# single in 30 day



## uncle willie (Apr 13, 2004)

yes worken on the disalution. anyone know a lady interested in a 42 yearld,balding,guy indebet up to his ass that can't spell?


----------



## uncle willie (Apr 13, 2004)

well the old timers here have been thour this with me from the start. bottom line she started to workin an area where 20 men a day started to hit up on her.from there it snowballed.so sone she can stop teling people "jims,just my friend" and tell them the truth. not that anyone can't tel tehe only person that beleives thast is herself.


----------



## DeathTouch (Sep 6, 2005)

Single in 30 days sounds like a good book title.


----------



## uncle willie (Apr 13, 2004)

i would prefer a porn film starring me !


----------



## Sinister (Apr 18, 2004)

Or a film. Maybe we could get Josh Hartnet to grow a mustache and play feldy in the feature.  

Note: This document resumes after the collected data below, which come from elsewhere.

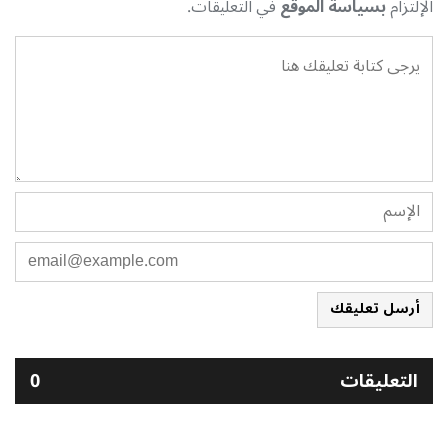
الإلتزام
بسياسة الموقع
في التعليقات.
أرسل تعليقك
التعليقات
0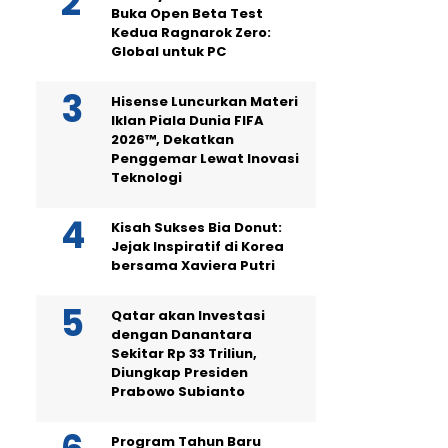
Buka Open Beta Test
Kedua Ragnarok Zero:
Global untuk PC
Hisense Luncurkan Materi
Iklan Piala Dunia FIFA
2026™, Dekatkan
Penggemar Lewat Inovasi
Teknologi
Kisah Sukses Bia Donut:
Jejak Inspiratif di Korea
bersama Xaviera Putri
Qatar akan Investasi
dengan Danantara
Sekitar Rp 33 Triliun,
Diungkap Presiden
Prabowo Subianto
Program Tahun Baru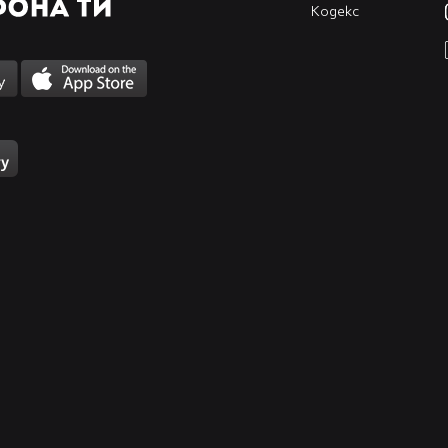
Кодекс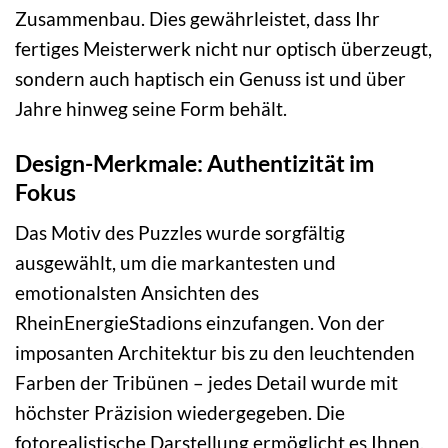
Zusammenbau. Dies gewährleistet, dass Ihr
fertiges Meisterwerk nicht nur optisch überzeugt,
sondern auch haptisch ein Genuss ist und über
Jahre hinweg seine Form behält.
Design-Merkmale: Authentizität im
Fokus
Das Motiv des Puzzles wurde sorgfältig
ausgewählt, um die markantesten und
emotionalsten Ansichten des
RheinEnergieStadions einzufangen. Von der
imposanten Architektur bis zu den leuchtenden
Farben der Tribünen – jedes Detail wurde mit
höchster Präzision wiedergegeben. Die
fotorealistische Darstellung ermöglicht es Ihnen,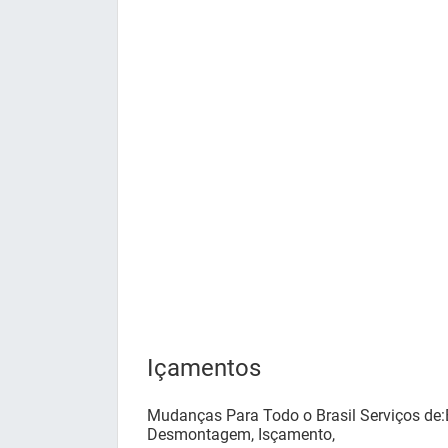
Içamentos
Mudanças Para Todo o Brasil Serviços d
Desmontagem, Isçamento,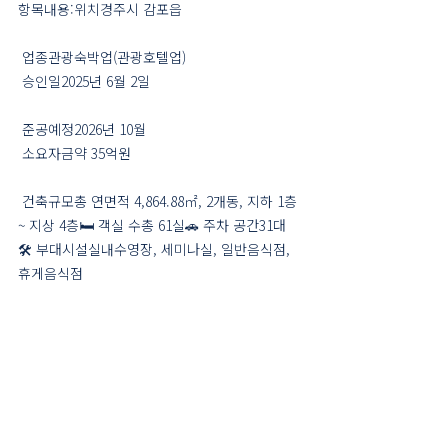
항목내용:위치경주시 감포읍
 업종관광숙박업(관광호텔업)
 승인일2025년 6월 2일
 준공예정2026년 10월
 소요자금약 35억원
 건축규모총 연면적 4,864.88㎡, 2개동, 지하 1층 
~ 지상 4층🛏️ 객실 수총 61실🚗 주차 공간31대
🛠️ 부대시설실내수영장, 세미나실, 일반음식점, 
휴게음식점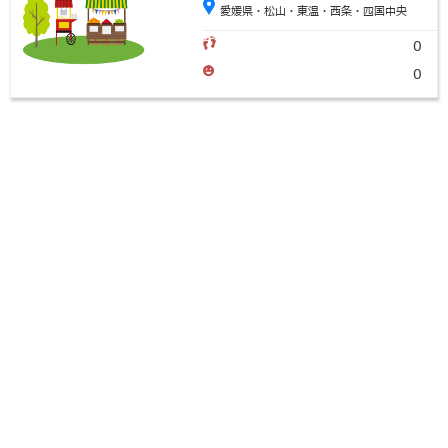
愛媛県・松山・東温・西条・四国中央
0
0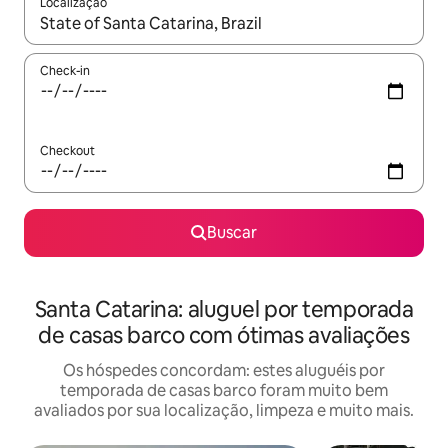
Localização
Quando os resultados estiverem disponíveis, explore-os usando
Check-in
Checkout
Buscar
Santa Catarina: aluguel por temporada
de casas barco com ótimas avaliações
Os hóspedes concordam: estes aluguéis por
temporada de casas barco foram muito bem
avaliados por sua localização, limpeza e muito mais.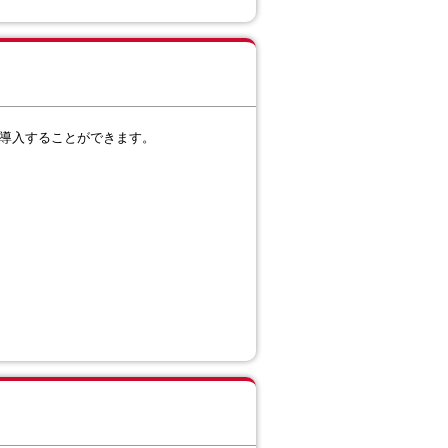
より導入することができます。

Seriously though, I know all about that "we're just friends" thing. 9.9 times out of 10 that is the biggest crock. In fact, it's right up there with "This place has great benefits," "The check is in the mail," "KIA is a good car," "I will NEVER hurt/cheat on you," and one that is strictly limited to managers/bosses of any company "We give out frequent raises and the potential to go far in this company is limitless!" Those lies make the old chestnut "My dog ate it," seem like a Universal truth by way of comparison.

There are some others, but early morning and lack of caffeine have dulled out my thought processes somewhat, but I say all that to say this: Keep your chin up, feldy. It all gets better, bud! Not much more, granted, but it does.


----------



## grapegrl (Jan 3, 2006)

Good luck, feldy. I very recently marked my second year of being single after a "sucker punch" divorce. It sounds trite, but time does heal _most _wounds and as much as being alone hurts, it is far better to be secure in the sense that you are no longer living a lie (and being made a fool of) with someone who is totally incapable of being truthful or faithful.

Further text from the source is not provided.